In many ways, people often treat the person he/she will become in the future as another person (a tendency confirmed by scanning brain activity of people when they view others as well as themselves at points in the future).

Rather than resolve this contradiction, research shows that strengthening the link between these separate selves in positive ways can effectively change behaviour.

If we care for other people, such as children and grandparents, we make sacrifices for them– and the same is true for our future selves, according to associate professor of marketing Hal Hershfield, who has researched the field.

“When the future self shares similarities with the present self, when it is viewed in vivid and realistic terms, and when it is seen in a positive light, people are more willing to make choices today that may benefit them at some point in the years to come,” he wrote in a research paper.

One study conducted by Hershfield and others surveyed approximately 1500 US citizens and found that those who felt the most similar to their future selves had accumulated the most assets over time, even after controlling for other factors such as age, location and income.

Bringing the past and future closer together

Research suggests that bringing the future closer to home can make it more real. The same effect is at work on lung doctors, who smoke far less than the general population because they see the consequences of smoking.

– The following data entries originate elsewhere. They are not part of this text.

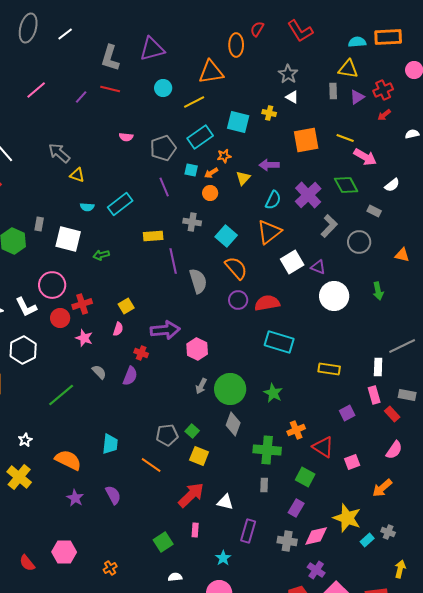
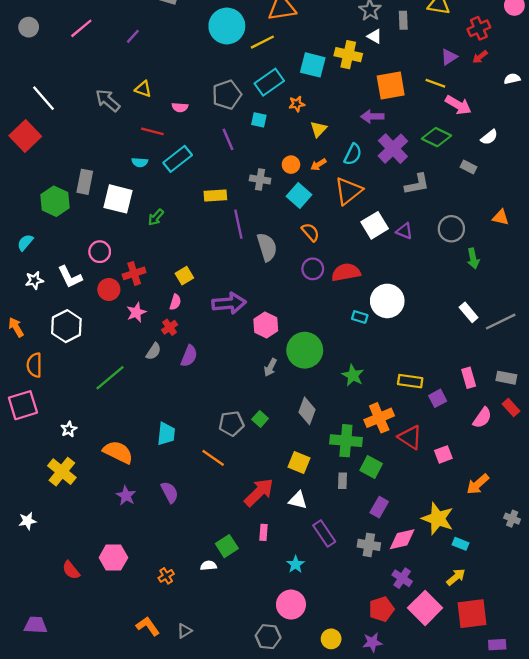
cyan circle: (163, 88) -> (227, 26), size x1.8
red line: (110, 89) -> (152, 131), moved
gray rectangle: (333, 91) -> (403, 20), moved
purple triangle: (357, 97) -> (449, 57), moved
yellow cross: (269, 113) -> (348, 55), size x1.6
pink semicircle: (126, 137) -> (180, 107), moved
purple arrow: (269, 165) -> (372, 116), moved
orange arrow: (211, 173) -> (318, 165), moved
yellow triangle: (77, 175) -> (143, 89), moved
green diamond: (346, 185) -> (436, 137), turned -35
orange circle: (210, 193) -> (291, 165), moved
gray rectangle: (39, 224) -> (85, 182), size x1.5
gray L-shape: (329, 226) -> (417, 184), turned 35
gray circle: (359, 242) -> (451, 229), moved
green arrow: (101, 255) -> (156, 217), turned -35
orange semicircle: (236, 268) -> (310, 232), size x0.7
pink circle: (52, 285) -> (100, 252), size x0.7
white circle: (334, 296) -> (387, 301), moved
pink star: (84, 338) -> (136, 312), turned 30
cyan rectangle: (279, 342) -> (360, 317), size x0.5
red cross: (141, 353) -> (170, 327), moved, turned 32
white rectangle: (378, 367) -> (469, 312), moved, turned -42
yellow rectangle: (329, 369) -> (410, 381), moved
gray semicircle: (99, 372) -> (154, 351), turned 77
green circle: (230, 389) -> (305, 350), moved
red rectangle: (392, 414) -> (511, 407), moved
orange cross: (296, 430) -> (379, 418), size x1.4
pink semicircle: (394, 450) -> (482, 418), moved
yellow square: (199, 456) -> (299, 462), moved
green square: (305, 477) -> (371, 467), moved
purple rectangle: (248, 531) -> (324, 533), turned -50
gray cross: (388, 532) -> (512, 519), moved
cyan rectangle: (367, 540) -> (461, 544), turned 64
yellow arrow: (400, 569) -> (456, 577), moved, turned 36
white semicircle: (175, 577) -> (209, 566), moved

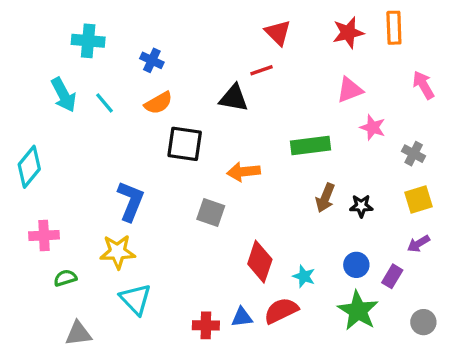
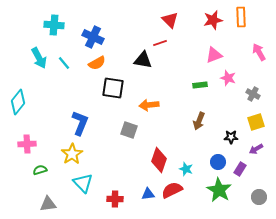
blue cross: (152, 60) -> (93, 37), size x1.5
green rectangle: (311, 145) -> (200, 85), moved, size x0.6
black star: (361, 206) -> (231, 137), moved
yellow star: (118, 252) -> (72, 154), turned -30
red cross: (206, 325) -> (115, 199), moved

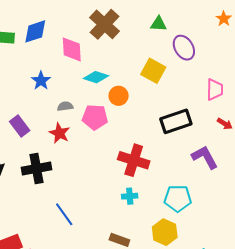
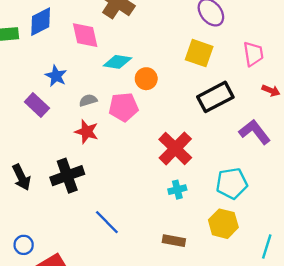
yellow square: (153, 71) -> (199, 53), moved
purple rectangle: (20, 126) -> (37, 105), moved
red cross: (134, 160) -> (175, 148), turned 36

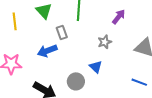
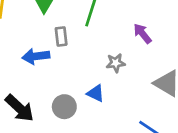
purple arrow: (119, 17) -> (142, 34), turned -91
blue triangle: (96, 67) -> (96, 93), turned -32

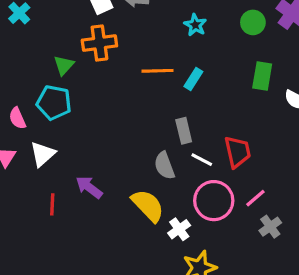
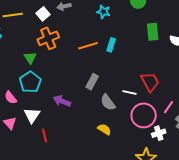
cyan pentagon: (54, 103) -> (30, 82), turned -30
gray rectangle: (184, 131) -> (92, 82), moved, turned 56
purple arrow: (89, 187) -> (62, 101), moved
red line: (52, 204) -> (44, 135), moved
yellow semicircle: (148, 206) -> (104, 129), size x0.6
white cross: (179, 229) -> (159, 133), moved, turned 32

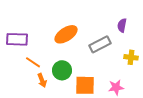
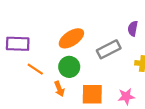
green circle: (62, 70) -> (69, 67), moved
orange arrow: (42, 80) -> (59, 89), moved

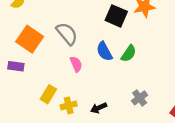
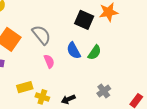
yellow rectangle: (48, 94) -> (25, 87), turned 42
yellow cross: (69, 105) -> (42, 97), turned 32

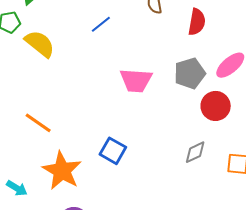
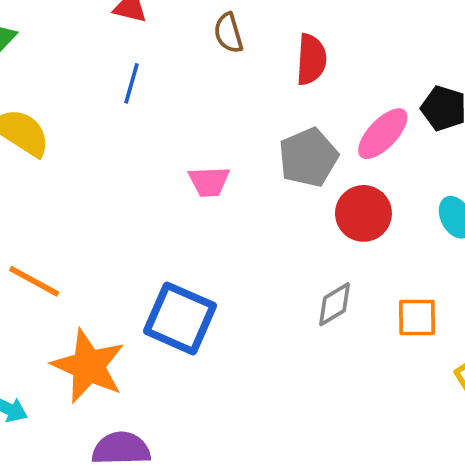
blue line: (101, 24) -> (132, 83), turned -30
pink trapezoid: (136, 80) -> (209, 182), size x0.7
blue square: (113, 151) -> (180, 318), size x1.4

In another study, Hershfield and colleagues took a person’s photo, digitised it and then aged it. The person was then put in a virtual reality environment where he/she could interact and see himself/herself in a mirror. Those exposed to images of their future selves put twice as much money into a hypothetical savings account.

Other research also suggests that attitudes toward the elderly can act as a proxy for attitudes toward the future self: negative views of the elderly held earlier in life can lead to worse cardiovascular health later in life while positive views of one’s own aging process is associated with increased longevity[2] .

This is challenging territory for super funds given the predominant youth-oriented culture, but points the way towards new areas to explore.

However, the success of strategies to bridge the divide between members’ future self and their current self rests on accurate information about who they are today.

If speaking to members in terms of their future selves is the key to engagement, then the converse must hold as well; inaccurate portrayals of the future must lead to disengagement.

The super industry’s dominant comfortable retirement savings target is not a true reflection of who they are or who they will become. For example, it is built from the ground up based on assumptions about our retirement wardrobe.

For men, this includes cost estimates for an Akubra hat, Croc sandals and a sleeveless Vneck singlet. I have proudly adopted this look on the weekends as a recent migrant to Australia. While this version of a comfortably attired retirement resonates with me personally, others with more fashionable aspirations may tune out.

Milliman’s quarterly Retirement Expectations and Spending Profiles (ESP) analyses the spending data of 300,000-plus retirees and allows funds to tailor their communications to the individual circumstances of members.

It reveals how spending in retirement varies by age, household composition, location and affluence. It also shows the composition of the spending basket in retirement, the assets needed to support a range of retirement lifestyles, and the impact on spending, and required levels of savings for renting relative to home ownership.

Funds can then harness powerful analytics to understand the likelihood of members meeting retirement objectives that are truly meaningful to them. In this way, funds can begin the journey to help members see their retired selves in meaningful and positive terms, forming the basis for genuine engagement and better longterm decisions.


[1] Laibson, D., A. Repetto & J. Tobacman. 1998. Self-control and saving for retirement. Brookings Pap. Econ. Act. 1998: 91–196.
[2] Levy, B.R., et al. 2009. Age stereotypes held earlier in life predict cardiovascular events in later life. Psychol. Sci. 20: 296–298. Levy, B.R., et al. 2002. Longevity increased by positive self perceptions of aging. J. Pers. Soc. Psychol. 83: 261–270.